Detalhamento das Diferenças
Interculturalismo vs. Multiculturalismo:
O filósofo e teórico cultural esloveno Slavoj Žižek tem uma postura crítica em relação ao Multiculturalismo. Ele não critica a diversidade em si, mas sim o modo como o Multiculturalismo funciona como uma ideologia que sustenta e mascara as relações de poder do capitalismo global[4]
Em suma, a crítica de Žižek não é contra a diversidade, mas contra a ideologia multiculturalista que, segundo ele, é a forma perversa pela qual o neoliberalismo administra as diferenças para manter o status quo de dominação política e econômica. Ele concorda, implicitamente, com a Interculturalidade Crítica de Catherine Walsh ao exigir que o foco esteja na transformação radical das estruturas de poder (colonialidade/capitalismo), e não na mera celebração da superfície cultural.[4]
Interculturalismo vs. Transculturalismo:
O filósofo alemão Wolfgang Welsch é o nome mais proeminente na teorização do conceito de Transculturalidade.[5]
Welsch defende que a forma contemporânea das culturas não é mais a de esferas claramente delimitadas (como pressupõem o multiculturalismo e, em certa medida, o interculturalismo). Ele argumenta que, devido à globalização, à migração e às mídias de massa, as culturas de hoje estão profundamente interligadas e interpenetradas, gerando novas formas que são inerentemente híbridas e que transcendem as fronteiras nacionais e étnicas.

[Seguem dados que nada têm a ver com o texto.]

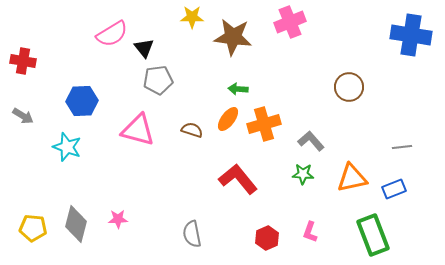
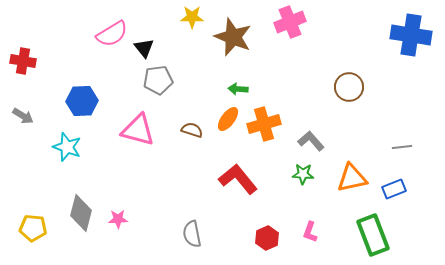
brown star: rotated 15 degrees clockwise
gray diamond: moved 5 px right, 11 px up
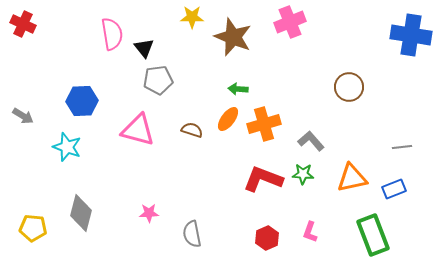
pink semicircle: rotated 68 degrees counterclockwise
red cross: moved 37 px up; rotated 15 degrees clockwise
red L-shape: moved 25 px right; rotated 30 degrees counterclockwise
pink star: moved 31 px right, 6 px up
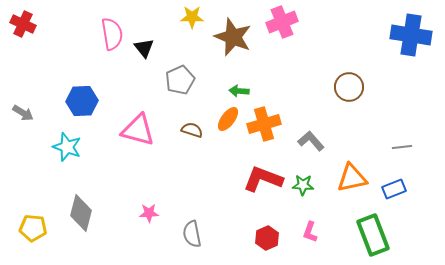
pink cross: moved 8 px left
gray pentagon: moved 22 px right; rotated 16 degrees counterclockwise
green arrow: moved 1 px right, 2 px down
gray arrow: moved 3 px up
green star: moved 11 px down
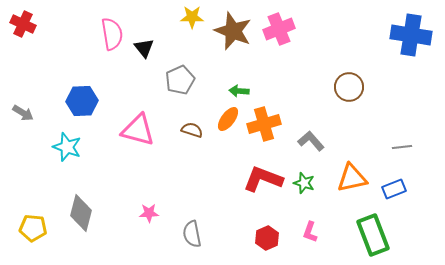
pink cross: moved 3 px left, 7 px down
brown star: moved 6 px up
green star: moved 1 px right, 2 px up; rotated 15 degrees clockwise
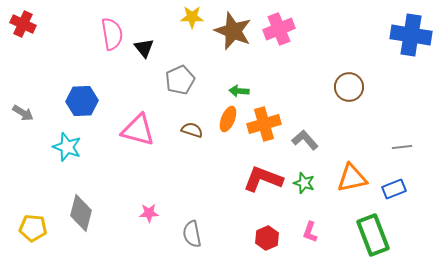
orange ellipse: rotated 15 degrees counterclockwise
gray L-shape: moved 6 px left, 1 px up
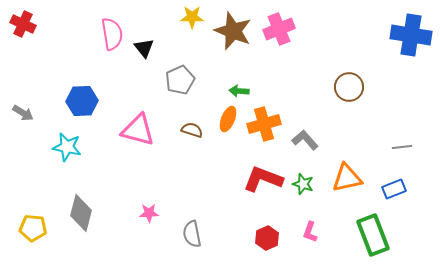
cyan star: rotated 8 degrees counterclockwise
orange triangle: moved 5 px left
green star: moved 1 px left, 1 px down
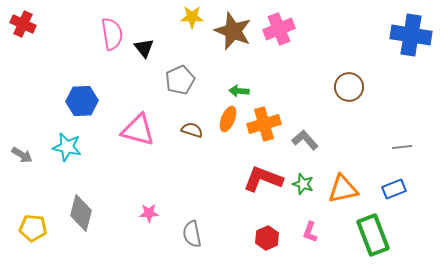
gray arrow: moved 1 px left, 42 px down
orange triangle: moved 4 px left, 11 px down
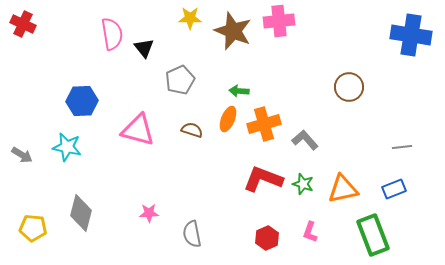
yellow star: moved 2 px left, 1 px down
pink cross: moved 8 px up; rotated 16 degrees clockwise
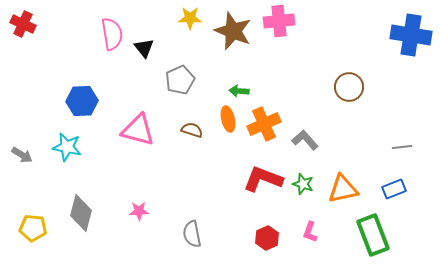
orange ellipse: rotated 35 degrees counterclockwise
orange cross: rotated 8 degrees counterclockwise
pink star: moved 10 px left, 2 px up
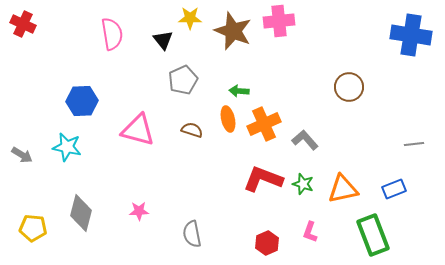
black triangle: moved 19 px right, 8 px up
gray pentagon: moved 3 px right
gray line: moved 12 px right, 3 px up
red hexagon: moved 5 px down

Para ele, a transculturalidade descreve o estado atual das culturas, onde as linhas internas e externas estão borradas, e a identidade é composta por múltiplos elementos de diversas origens.[5]
Interculturalismo vs. Intraculturalismo:
O autor que popularizou a distinção e o contraste entre Intraculturalismo e Interculturalismo (ou Interculturalidade), é o intelectual indiano Rustom Bharucha.[6]
Bharucha, é frequentemente citado por definir os dois termos com base nas fronteiras e contextos em que as interações culturais ocorrem:
- Interculturalismo: Preocupa-se com a negociação de diferenças culturais entre as fronteiras dos Estados-nação.
- Intraculturalismo: Preocupa-se com a negociação de diferenças culturais dentro das fronteiras dos Estados-nação ou dentro de uma mesma região geográfica maior. Bharucha começou a usar esse termo ao trabalhar em projetos na Índia, percebendo que as diferenças entre, por exemplo, Calcutá, Bombaim e Madras (cidades indianas) eram tão profundas e significativas quanto as diferenças entre países. O termo foca, portanto, nas diversidades e conflitos internos de uma nação ou de um grupo maior.[6]
| Conceito | Foco Principal | Natureza | Autor(es) Chave |
| Interculturalismo | Interação e Diálogo (o "Inter") | Projeto Político/Crítico que visa a transformação estrutural (Walsh). | Catherine Walsh |
| Multiculturalismo | Coexistência e Reconhecimento (o "Multi") | Ideologia Funcional/Liberal que mascara a exploração econômica e a desigualdade. | Slavoj Žižek (Crítico) |
| Transculturalismo | Fusão, Hibridização e Permeação (o "Trans") | Descrição da Realidade das culturas interconectadas na globalização. | Wolfgang Welsch |
| Intraculturalismo | Diferenças e Conflitos Internos (o "Intra") | Foco na Diversidade e negociação cultural dentro das fronteiras nacionais. | Rustom Bharucha |
Teóricos e Pesquisadores de Interculturalidade
A interculturalidade é um assunto frequentemente discutido na literatura acadêmica, que tem ganhado interesse nacional e internacional à medida que o mundo se globaliza e os povos desejam compreender de que maneiras suas culturas se influenciaram no passado e como dialogam no presente.[7] Nesse cenário de intercâmbios de saberes, tradições, costumes etc., as discussões interculturais adquirem relevância, sobretudo em regiões com forte apelo multicultural e nas quais por razões sócio-históricas, ocorreu em alguma escala, processos etnocêntricos, com repressão de grupos minoritários. [8]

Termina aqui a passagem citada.